▶ [Your instructions] The records that follow must be printed exactly as they are.

▶ [Saved data entries]
BEGIN

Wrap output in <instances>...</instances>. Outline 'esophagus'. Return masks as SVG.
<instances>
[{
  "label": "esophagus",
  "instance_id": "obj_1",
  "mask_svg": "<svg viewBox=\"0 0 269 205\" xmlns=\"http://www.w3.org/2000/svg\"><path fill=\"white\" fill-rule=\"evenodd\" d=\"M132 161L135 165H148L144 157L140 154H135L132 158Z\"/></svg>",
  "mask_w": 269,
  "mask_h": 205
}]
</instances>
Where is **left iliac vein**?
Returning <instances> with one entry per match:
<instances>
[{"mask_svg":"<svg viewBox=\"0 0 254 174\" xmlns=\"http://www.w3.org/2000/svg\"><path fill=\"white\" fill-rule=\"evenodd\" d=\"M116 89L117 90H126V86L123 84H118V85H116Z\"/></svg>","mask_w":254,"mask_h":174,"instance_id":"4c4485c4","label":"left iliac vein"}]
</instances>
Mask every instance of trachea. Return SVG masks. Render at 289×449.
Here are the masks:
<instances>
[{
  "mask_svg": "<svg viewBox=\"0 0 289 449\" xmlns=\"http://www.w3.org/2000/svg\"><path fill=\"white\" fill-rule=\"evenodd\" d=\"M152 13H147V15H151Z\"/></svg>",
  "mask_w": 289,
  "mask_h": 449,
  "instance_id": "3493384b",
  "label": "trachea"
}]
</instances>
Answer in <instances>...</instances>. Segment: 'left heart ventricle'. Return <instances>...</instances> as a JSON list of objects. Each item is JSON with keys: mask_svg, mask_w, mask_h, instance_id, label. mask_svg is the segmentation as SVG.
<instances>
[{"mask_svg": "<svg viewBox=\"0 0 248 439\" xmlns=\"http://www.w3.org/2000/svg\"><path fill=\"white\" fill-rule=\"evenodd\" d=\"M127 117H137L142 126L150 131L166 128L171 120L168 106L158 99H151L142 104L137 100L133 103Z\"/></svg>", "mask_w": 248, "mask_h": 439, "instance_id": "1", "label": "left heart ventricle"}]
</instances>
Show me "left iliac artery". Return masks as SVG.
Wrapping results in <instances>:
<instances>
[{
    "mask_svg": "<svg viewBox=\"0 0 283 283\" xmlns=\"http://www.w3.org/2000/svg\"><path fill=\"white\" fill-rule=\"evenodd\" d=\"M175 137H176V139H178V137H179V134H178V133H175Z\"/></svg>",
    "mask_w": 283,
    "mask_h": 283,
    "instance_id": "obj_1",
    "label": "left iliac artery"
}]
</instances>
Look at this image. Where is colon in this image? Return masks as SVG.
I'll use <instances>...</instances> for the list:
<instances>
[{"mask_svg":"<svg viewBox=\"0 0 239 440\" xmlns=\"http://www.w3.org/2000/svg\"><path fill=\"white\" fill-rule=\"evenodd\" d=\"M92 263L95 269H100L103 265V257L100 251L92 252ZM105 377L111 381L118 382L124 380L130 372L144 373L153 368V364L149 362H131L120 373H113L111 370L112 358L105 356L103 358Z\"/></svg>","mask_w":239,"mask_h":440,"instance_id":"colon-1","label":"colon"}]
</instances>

END

▶ [Your solution]
Wrap output in <instances>...</instances>. Outline 'esophagus'. Return masks as SVG.
<instances>
[{
  "label": "esophagus",
  "instance_id": "obj_1",
  "mask_svg": "<svg viewBox=\"0 0 269 205\" xmlns=\"http://www.w3.org/2000/svg\"><path fill=\"white\" fill-rule=\"evenodd\" d=\"M132 161L135 165H148L144 157L140 154H135L132 158Z\"/></svg>",
  "mask_w": 269,
  "mask_h": 205
}]
</instances>
Where is **left iliac vein**?
Returning <instances> with one entry per match:
<instances>
[{"mask_svg":"<svg viewBox=\"0 0 254 174\" xmlns=\"http://www.w3.org/2000/svg\"><path fill=\"white\" fill-rule=\"evenodd\" d=\"M116 89L117 90H126V86L123 84H118V85H116Z\"/></svg>","mask_w":254,"mask_h":174,"instance_id":"4c4485c4","label":"left iliac vein"}]
</instances>
Mask every instance of trachea. Return SVG masks. Render at 289×449.
Here are the masks:
<instances>
[{
  "mask_svg": "<svg viewBox=\"0 0 289 449\" xmlns=\"http://www.w3.org/2000/svg\"><path fill=\"white\" fill-rule=\"evenodd\" d=\"M152 13H147V15H151Z\"/></svg>",
  "mask_w": 289,
  "mask_h": 449,
  "instance_id": "3493384b",
  "label": "trachea"
}]
</instances>
Answer in <instances>...</instances>. Segment: 'left heart ventricle'. Return <instances>...</instances> as a JSON list of objects. Each item is JSON with keys: mask_svg, mask_w, mask_h, instance_id, label. mask_svg is the segmentation as SVG.
<instances>
[{"mask_svg": "<svg viewBox=\"0 0 248 439\" xmlns=\"http://www.w3.org/2000/svg\"><path fill=\"white\" fill-rule=\"evenodd\" d=\"M127 117H137L142 126L150 131L166 128L171 120L168 106L158 99H151L142 104L137 100L133 103Z\"/></svg>", "mask_w": 248, "mask_h": 439, "instance_id": "1", "label": "left heart ventricle"}]
</instances>
Show me "left iliac artery". Return masks as SVG.
Wrapping results in <instances>:
<instances>
[{
    "mask_svg": "<svg viewBox=\"0 0 283 283\" xmlns=\"http://www.w3.org/2000/svg\"><path fill=\"white\" fill-rule=\"evenodd\" d=\"M175 137H176V139H178V137H179V134H178V133H175Z\"/></svg>",
    "mask_w": 283,
    "mask_h": 283,
    "instance_id": "obj_1",
    "label": "left iliac artery"
}]
</instances>
Look at this image. Where is colon in this image? Return masks as SVG.
I'll use <instances>...</instances> for the list:
<instances>
[{"mask_svg":"<svg viewBox=\"0 0 239 440\" xmlns=\"http://www.w3.org/2000/svg\"><path fill=\"white\" fill-rule=\"evenodd\" d=\"M92 263L95 269H100L103 265V257L100 251L92 252ZM105 377L111 381L118 382L124 380L130 372L144 373L153 368V364L149 362H131L120 373H113L111 370L112 358L105 356L103 358Z\"/></svg>","mask_w":239,"mask_h":440,"instance_id":"colon-1","label":"colon"}]
</instances>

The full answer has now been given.